Portrait de France Gall publié dans Ici Paris en 2008. Retour sur son enfance musicale, ses débuts yéyé, l’Eurovision et sa rencontre avec Michel Berger.
France Gall, une sacrée poupée de son | Ici Paris | Septembre 2008
France Gall, une sacrée poupée de son | Ici Paris | Septembre 2008

La musique, elle est tombée dedans quand elle était petite.

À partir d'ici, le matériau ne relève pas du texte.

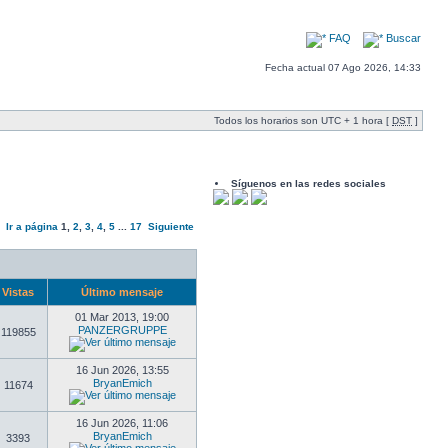
FAQ
Buscar
Fecha actual 07 Ago 2026, 14:33
Todos los horarios son UTC + 1 hora [
DST
]
Síguenos en las redes sociales
Ir a página
1
,
2
,
3
,
4
,
5
...
17
Siguiente
Vistas
Último mensaje
01 Mar 2013, 19:00
PANZERGRUPPE
119855
16 Jun 2026, 13:55
BryanEmich
11674
16 Jun 2026, 11:06
BryanEmich
3393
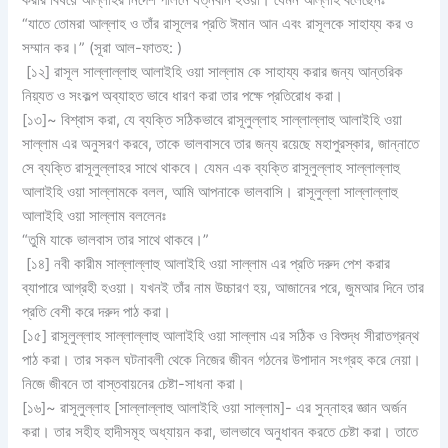
করার বিষয়ে আল্লাহর নির্দেশ পালনে যত্নবান হওয়া। যেমন আল্লাহ বলেছেনঃ
“যাতে তোমরা আল্লাহ ও তাঁর রাসূলের প্রতি ঈমান আন এবং রাসূলকে সাহায্য কর ও
সম্মান কর।” (সূরা আল-ফাতহ: )
[১২] রাসূল সাল্লাল্লাহু আলাইহি ওয়া সাল্লাম কে সাহায্য করার জন্য আন্তরিক
নিয়্যত ও সংকল্প অব্যাহত ভাবে ধারণ করা তার পক্ষে প্রতিরোধ করা।
[১৩]~ বিশ্বাস করা, যে ব্যক্তি সঠিকভাবে রাসূলুল্লাহ সাল্লাল্লাহু আলাইহি ওয়া
সাল্লাম এর অনুসরণ করবে, তাকে ভালবাসবে তার জন্য রয়েছে মহাপুরস্কার, জান্নাতে
সে ব্যক্তি রাসূলুল্লাহর সাথে থাকবে। যেমন এক ব্যক্তি রাসূলুল্লাহ সাল্লাল্লাহু
আলাইহি ওয়া সাল্লামকে বলল, আমি আপনাকে ভালবাসি। রাসূলুল্লা সাল্লাল্লাহু
আলাইহি ওয়া সাল্লাম বললেনঃ
“তুমি যাকে ভালবাস তার সাথে থাকবে।”
[১৪] নবী কারীম সাল্লাল্লাহু আলাইহি ওয়া সাল্লাম এর প্রতি দরুদ পেশ করার
ব্যাপারে আগ্রহী হওয়া। যখনই তাঁর নাম উচ্চারণ হয়, আজানের পরে, জুমআর দিনে তার
প্রতি বেশী করে দরুদ পাঠ করা।
[১৫] রাসূলুল্লাহ সাল্লাল্লাহু আলাইহি ওয়া সাল্লাম এর সঠিক ও বিশুদ্ধ সীরাতগ্রন্থ
পাঠ করা। তার সকল ঘটনাবলী থেকে নিজের জীবন গঠনের উপাদান সংগ্রহ করে নেয়া।
নিজে জীবনে তা বাস্তবায়নের চেষ্টা-সাধনা করা।
[১৬]~ রাসূলুল্লাহ [সাল্লাল্লাহু আলাইহি ওয়া সাল্লাম]- এর সুন্নাহর জ্ঞান অর্জন
করা। তার সহীহ হাদীসমূহ অধ্যায়ন করা, ভালভাবে অনুধাবন করতে চেষ্টা করা। তাতে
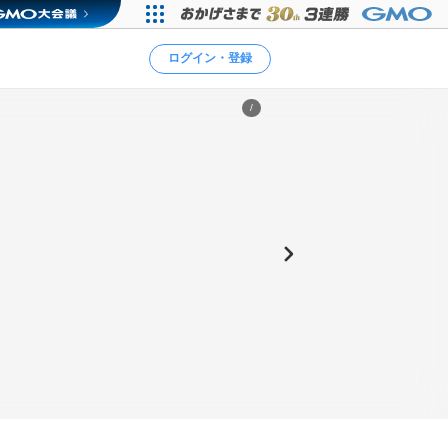
ログイン・登録
/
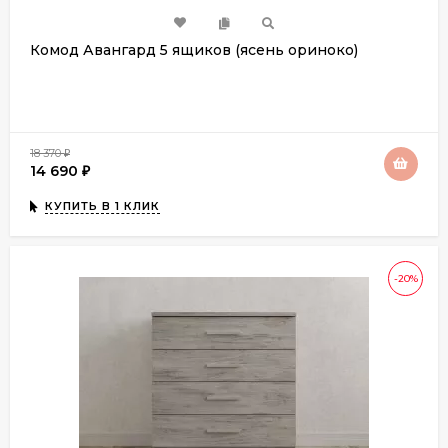
Комод Авангард 5 ящиков (ясень ориноко)
18 370
₽
14 690
₽
КУПИТЬ В 1 КЛИК
-20%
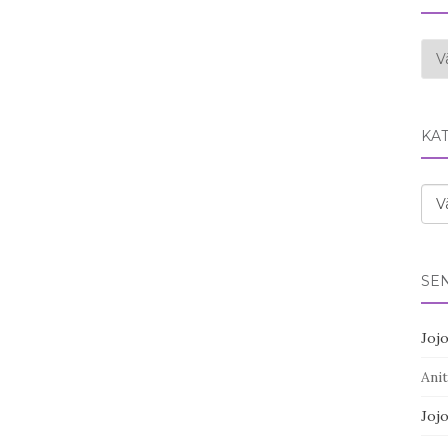
Ark
KA
Kat
SE
Joj
Anit
Joj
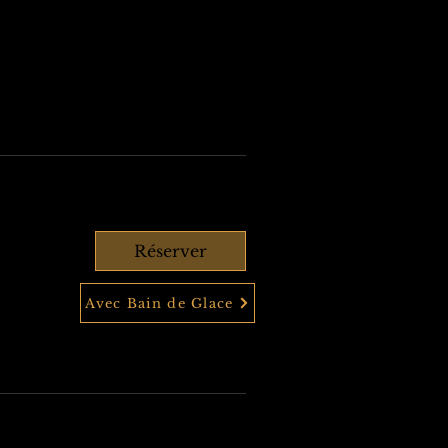
Réserver
Avec Bain de Glace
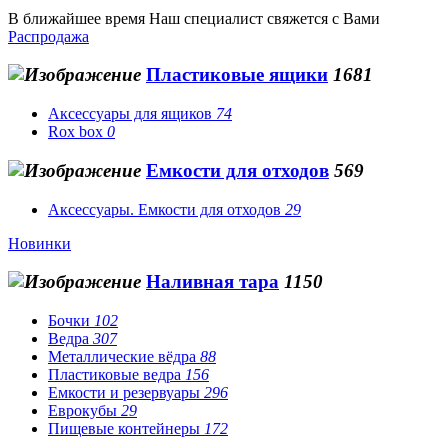
В ближайшее время Наш специалист свяжется с Вами
Распродажа
Пластиковые ящики
1681
Аксессуары для ящиков
74
Rox box
0
Емкости для отходов
569
Аксессуары. Емкости для отходов
29
Новинки
Наливная тара
1150
Бочки
102
Ведра
307
Металлические вёдра
88
Пластиковые ведра
156
Емкости и резервуары
296
Еврокубы
29
Пищевые контейнеры
172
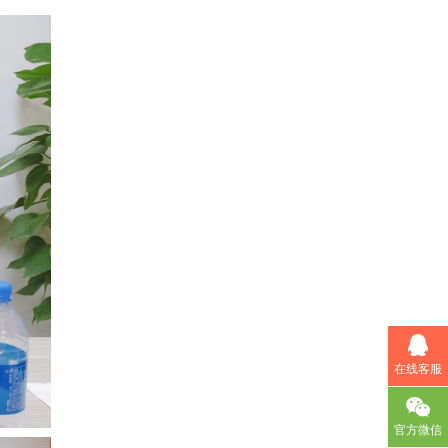
在线客服
官方微信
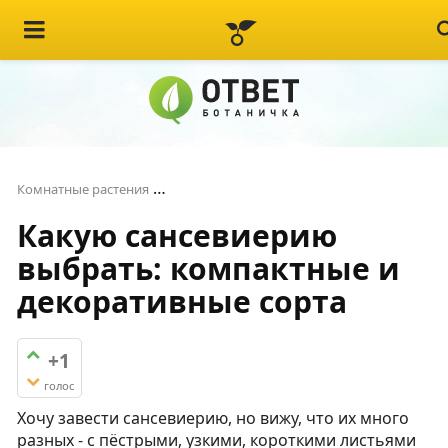
Какую сансевиерию выбрать: компакт
Комнатные растения
Какую сансевиерию
выбрать: компактные и
декоративные сорта
+1
голос
Хочу завести сансевиерию, но вижу, что их много
разных - с пёстрыми, узкими, короткими листьями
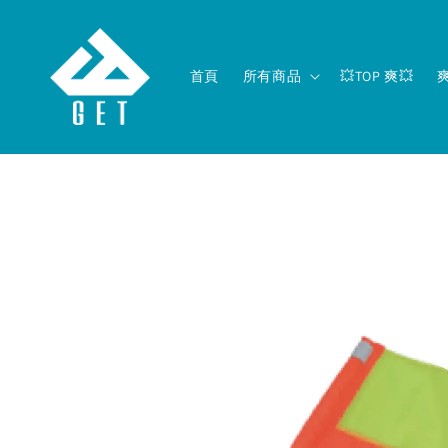
首頁
所有商品
💥TOP 爽💥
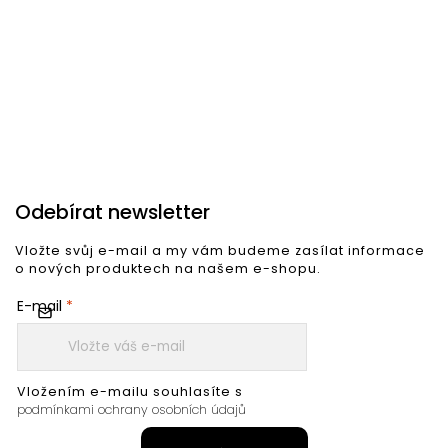
466 Kč
958 Kč
1
Do košíku
Do košíku
Odebírat newsletter
Vložte svůj e-mail a my vám budeme zasílat informace
o nových produktech na našem e-shopu.
E-mail
Vložením e-mailu souhlasíte s
podmínkami ochrany osobních údajů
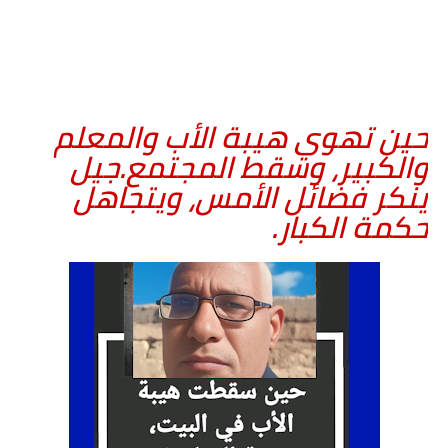
حين تهوي هيبة الأب والمعلم
والكبير، وسقط المجتمع.جيل
ينكر فضائل الأمس، ويتجاهل
حكمة الكبار.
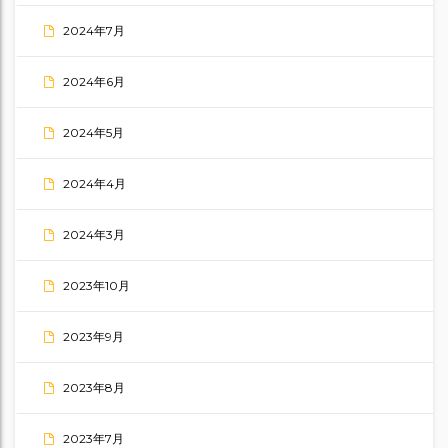
2024年7月
2024年6月
2024年5月
2024年4月
2024年3月
2023年10月
2023年9月
2023年8月
2023年7月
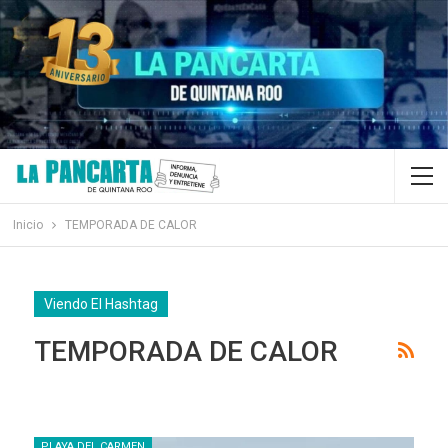
Inicio
TEMPORADA DE CALOR
Viendo El Hashtag
TEMPORADA DE CALOR
PLAYA DEL CARMEN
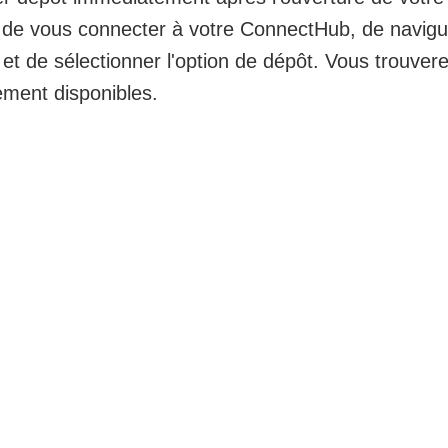
fit de vous connecter à votre ConnectHub, de navig
et de sélectionner l'option de dépôt. Vous trouver
ement disponibles.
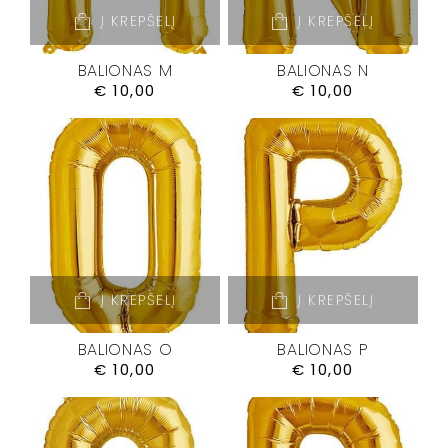
Į KREPŠELĮ
Į KREPŠELĮ
BALIONAS M
BALIONAS N
€
10,00
€
10,00
Į KREPŠELĮ
Į KREPŠELĮ
BALIONAS O
BALIONAS P
€
10,00
€
10,00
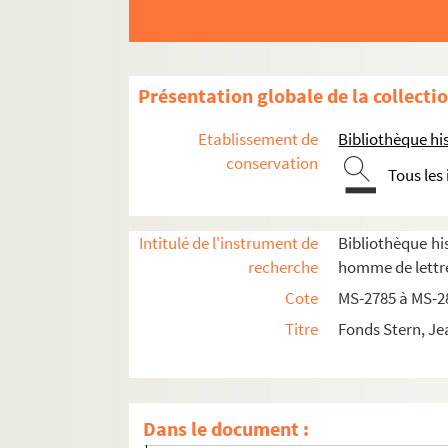
Présentation globale de la collecti
Etablissement de
Bibliothèque his
conservation
Tous les
4-MS-2785. Papiers divers
Intitulé de l'instrument de
Bibliothèque his
recherche
homme de lettre
4-MS-2786. Notes de lecture, papiers personn
Cote
MS-2785 à MS-2
4-MS-2787. Pièces de théâtre par J. Stern
Titre
Fonds Stern, Je
4-MS-2788. Les
Proverbes
de Carmontelle
Voltaire et sa nièce madame Denis
4-MS-2789.
Voltaire et sa nièce madame 
Dans le document :
4-MS-2790. Recherches relatives à Voltaire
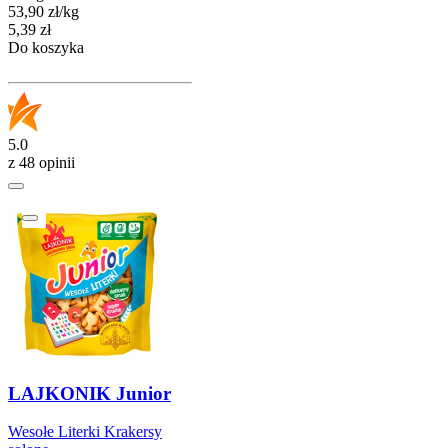
53,90
zł
/
kg
Cena
5,39
zł
Do koszyka
5.0
z 48 opinii
LAJKONIK Junior
Wesołe Literki Krakersy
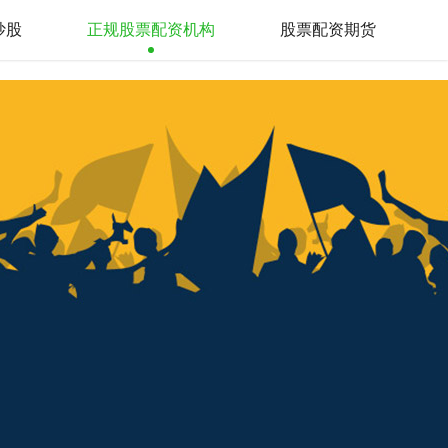
炒股
正规股票配资机构
股票配资期货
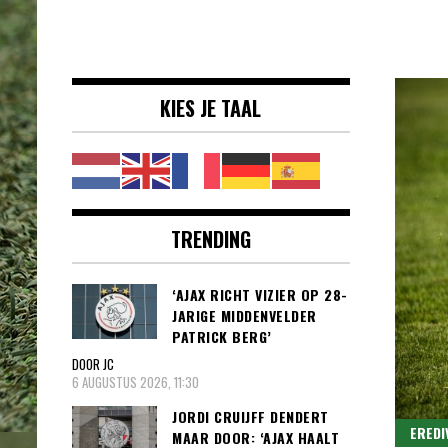
Voetbalnieuws |
clubs, spelers en competities uit
Transfers,
binnen- en buitenland.
Eredivisie &
KIES JE TAAL
Internationaal
voetbal |
TRENDING
‘AJAX RICHT VIZIER OP 28-
JARIGE MIDDENVELDER
PATRICK BERG’
DOOR JC
6 AUGUSTUS 2026, 11:30
JORDI CRUIJFF DENDERT
EREDI
MAAR DOOR: ‘AJAX HAALT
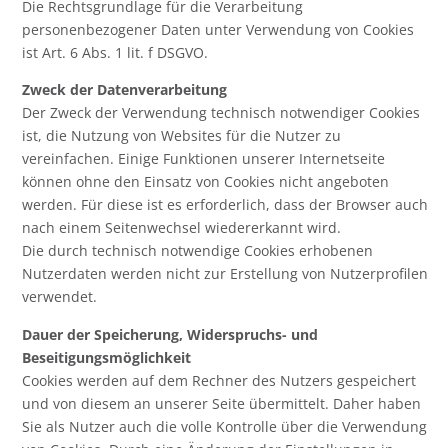
Die Rechtsgrundlage für die Verarbeitung
personenbezogener Daten unter Verwendung von Cookies
ist Art. 6 Abs. 1 lit. f DSGVO.
Zweck der Datenverarbeitung
Der Zweck der Verwendung technisch notwendiger Cookies
ist, die Nutzung von Websites für die Nutzer zu
vereinfachen. Einige Funktionen unserer Internetseite
können ohne den Einsatz von Cookies nicht angeboten
werden. Für diese ist es erforderlich, dass der Browser auch
nach einem Seitenwechsel wiedererkannt wird.
Die durch technisch notwendige Cookies erhobenen
Nutzerdaten werden nicht zur Erstellung von Nutzerprofilen
verwendet.
Dauer der Speicherung, Widerspruchs- und
Beseitigungsmöglichkeit
Cookies werden auf dem Rechner des Nutzers gespeichert
und von diesem an unserer Seite übermittelt. Daher haben
Sie als Nutzer auch die volle Kontrolle über die Verwendung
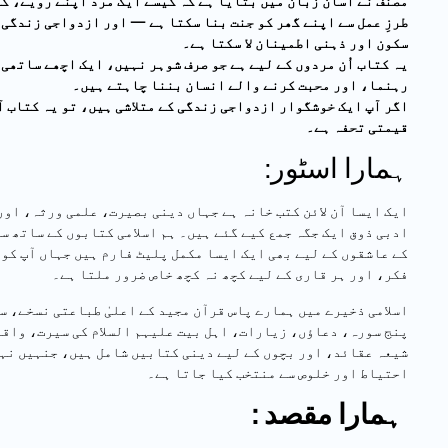
مصنف نے آسان زبان میں بتایا ہے کہ کیسے ایک مرد اپنے رویے، گ
طرزِ عمل سے اپنے گھر کو جنت بنا سکتا ہے — اور ازدواجی زندگی 
سکون اور ذہنی اطمینان لا سکتا ہے۔
یہ کتاب اُن مردوں کے لیے ہے جو صرف شوہر نہیں، ایک اچھے ساتھی
رہنما، اور محبت کرنے والے انسان بننا چاہتے ہیں۔
اگر آپ ایک خوشگوار ازدواجی زندگی کے متلاشی ہیں، تو یہ کتاب آ
قیمتی تحفہ ہے۔
:ہمارا اسٹور
ادبی ذوق ایک جگہ جمع کیے گئے ہیں۔ ہم اسلامی کتابوں کے ساتھ س
کے عاشقوں کے لیے بھی ایک ایسا مکمل پلیٹ فارم ہیں جہاں آپ کو 
فکر، اور ہر قاری کے لیے کچھ نہ کچھ خاص ضرور ملتا ہے۔
اسلامی ذخیرے میں ہمارے پاس قرآن مجید کے اعلیٰ طباعتی نسخے، س
پنج سورہ، دعاؤں، زیارات، اہل بیت علیہم السلام کی سیرت، واقع
شیعہ عقائد، اور بچوں کے لیے دینی کتابیں شامل ہیں، جنہیں نہ
احتیاط اور خلوص سے منتخب کیا جاتا ہے۔
: ہمارا مقصد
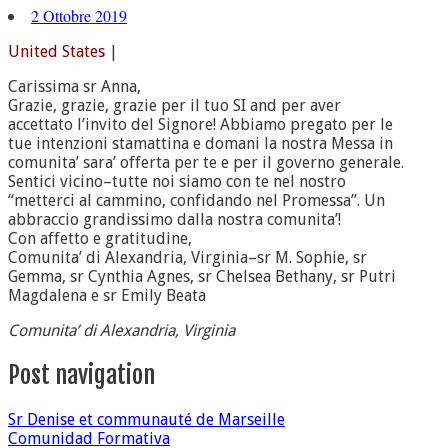
2 Ottobre 2019
United States
|
Carissima sr Anna,
Grazie, grazie, grazie per il tuo SI and per aver
accettato l’invito del Signore! Abbiamo pregato per le
tue intenzioni stamattina e domani la nostra Messa in
comunita’ sara’ offerta per te e per il governo generale.
Sentici vicino–tutte noi siamo con te nel nostro
“metterci al cammino, confidando nel Promessa”. Un
abbraccio grandissimo dalla nostra comunita’!
Con affetto e gratitudine,
Comunita’ di Alexandria, Virginia–sr M. Sophie, sr
Gemma, sr Cynthia Agnes, sr Chelsea Bethany, sr Putri
Magdalena e sr Emily Beata
Comunita’ di Alexandria, Virginia
Post navigation
Sr Denise et communauté de Marseille
Comunidad Formativa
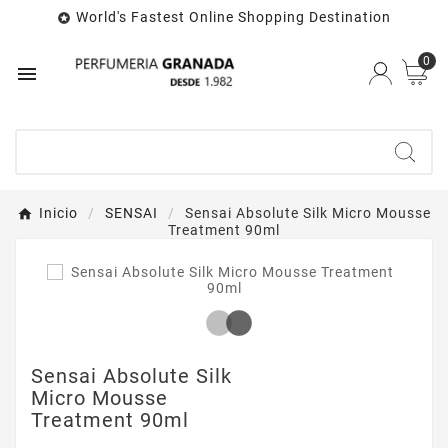
World's Fastest Online Shopping Destination

0

Inicio
SENSAI
Sensai Absolute Silk Micro Mousse
Treatment 90ml
Sensai Absolute Silk
Micro Mousse
Treatment 90ml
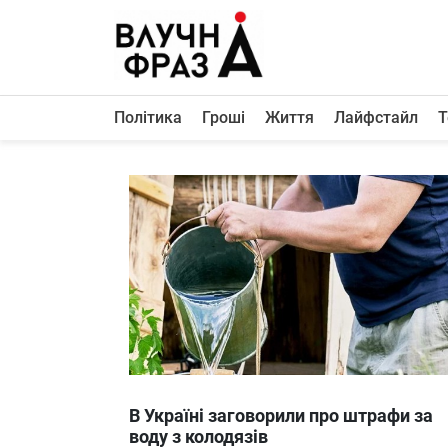
К
содержимому
Політика
Гроші
Життя
Лайфстайл
Т
Політика
Гроші
Життя
Лайфстайл
ТехноНаука
Людина
Корисності
Ukraine
В Україні заговорили про штрафи за
Про нас
воду з колодязів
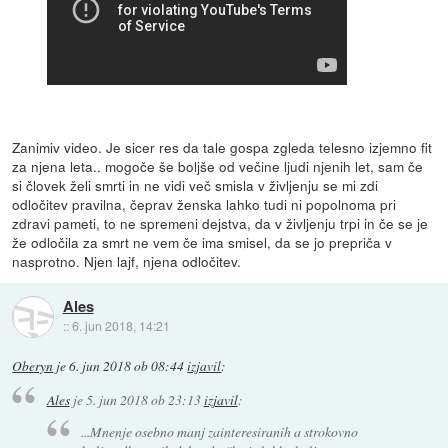
Zanimiv video. Je sicer res da tale gospa zgleda telesno izjemno fit
za njena leta.. mogoče še boljše od večine ljudi njenih let, sam če
si človek želi smrti in ne vidi več smisla v življenju se mi zdi
odločitev pravilna, čeprav ženska lahko tudi ni popolnoma pri
zdravi pameti, to ne spremeni dejstva, da v življenju trpi in če se je
že odločila za smrt ne vem če ima smisel, da se jo prepriča v
nasprotno. Njen lajf, njena odločitev.
Ales
::
6. jun 2018, 14:21
Oberyn
je
6. jun 2018 ob 08:44
izjavil
:
Ales
je
5. jun 2018 ob 23:13
izjavil
:
...Mnenje osebno manj zainteresiranih a strokovno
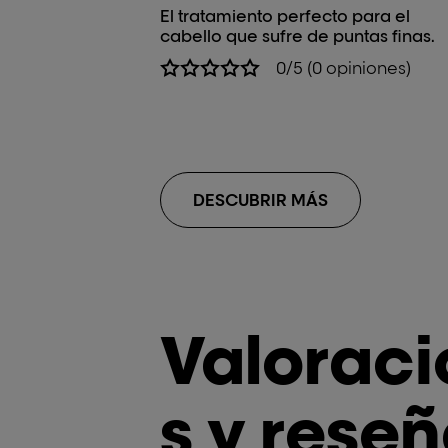
El tratamiento perfecto para el
cabello que sufre de puntas finas.
0/5 (0 opiniones)
DESCUBRIR MÁS
Valorac
s y rese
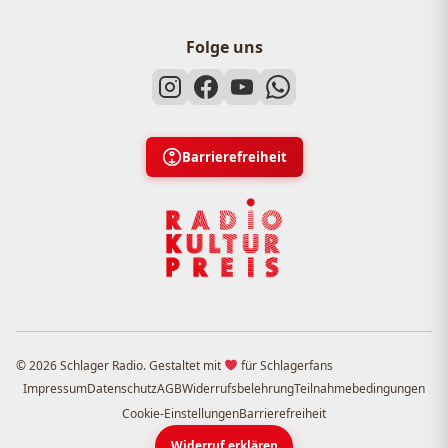
Folge uns
Barrierefreiheit
© 2026 Schlager Radio. Gestaltet mit
für Schlagerfans
Impressum
Datenschutz
AGB
Widerrufsbelehrung
Teilnahmebedingungen
Cookie-Einstellungen
Barrierefreiheit
Widerruf erklären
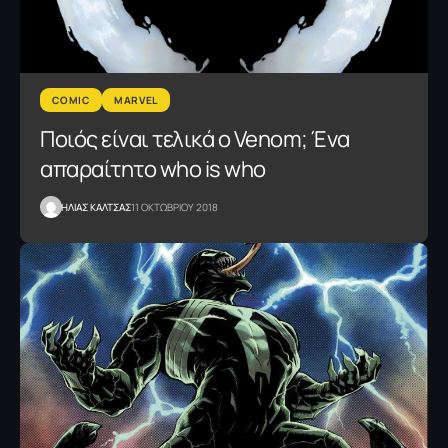
COMIC
MARVEL
Ποιός είναι τελικά ο Venom; Ένα
απαραίτητο who is who
ΗΛΙΑΣ ΚΑΛΤΣΑΣ
11 ΟΚΤΩΒΡΙΟΥ 2018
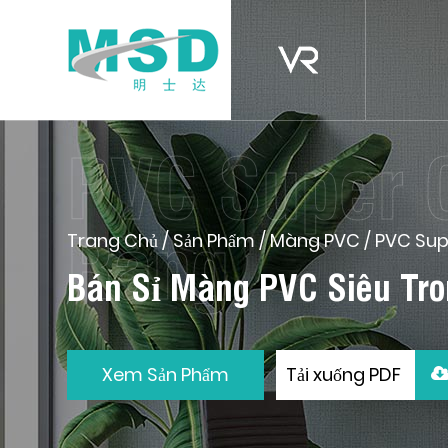
Trang Chủ
/
Sản Phẩm
/
Màng PVC
/
PVC Sup
Bán Sỉ Màng PVC Siêu Tr
Xem Sản Phẩm
Tải xuống PDF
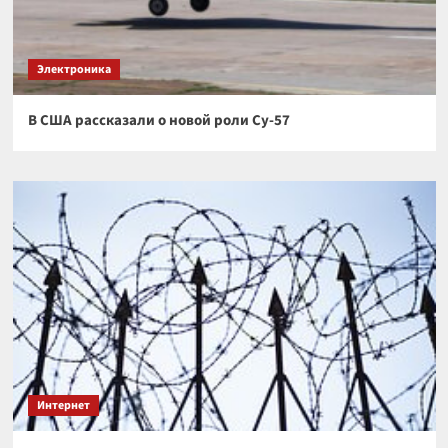
Электроника
В США рассказали о новой роли Су-57
Интернет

Pas étonnant que France Gall, de son vrai prénom Isabelle, ait attrapé très vite le virus de la chanson : c’est son grand-père maternel, Paul Berthier, qui créa les Petits Chanteurs à la Croix de Bois…

Son père, Robert Gall, était, quant à lui, un parolier à succès, à qui l’on doit, entre autres, La Mamma de Charles Aznavour.
Et ses frères guitaristes, Philippe et Patrice, ont été les premiers à l’accompagner au sein du petit orchestre qu’ils avaient formé.

Dans le vaste appartement familial, à Boulogne, défilent régulièrement Marie Laforêt, Claude Nougaro ou encore Gilbert Bécaud.
Et Isabelle n’a que 13 ans lorsque son père l’emmène chez la très impressionnante Édith Piaf, pour qui il vient d’écrire Les Amants merveilleux (1960).
Devant son miroir, la jeune fille, que ses proches appellent « Babou », se met alors à pousser la chansonnette et se coiffe à la Bardot tout en rêvant de gloire.
Elle envie Sylvie Vartan, une débutante qu’elle connaît bien : et pour cause, les deux adolescentes habitent dans la même rue !
Elle n’attendra pas longtemps pour suivre le même chemin…

En 1962, son père prend les choses en main : il rebaptise sa fille France et lui fait enregistrer son premier 45 tours, Ne sois pas si bête.
C’est ainsi qu’à 15 ans, la jeune lolita à la voix acidulée conquiert les Français en pleine vague yéyé.
En 1964, l’écolière sage déclenche un véritable raz-de-marée et vend deux millions d’exemplaires de Sacré Charlemagne, le tube planétaire que lui écrit son papa.
La poupée blonde devient, l’année d’après, de cire et de son avec Serge Gainsbourg, son premier Pygmalion, avec qui elle remporte le concours de l’Eurovision.
Dans la foulée, la douce France enregistre en toute innocence un petit chef‑d’œuvre, Les Sucettes, une chanson façonnée par le grand Serge à l’image de la jeune fille, encore frêle et naïve, qui ne comprendra l’allusion érotique du texte que bien après la sortie du disque…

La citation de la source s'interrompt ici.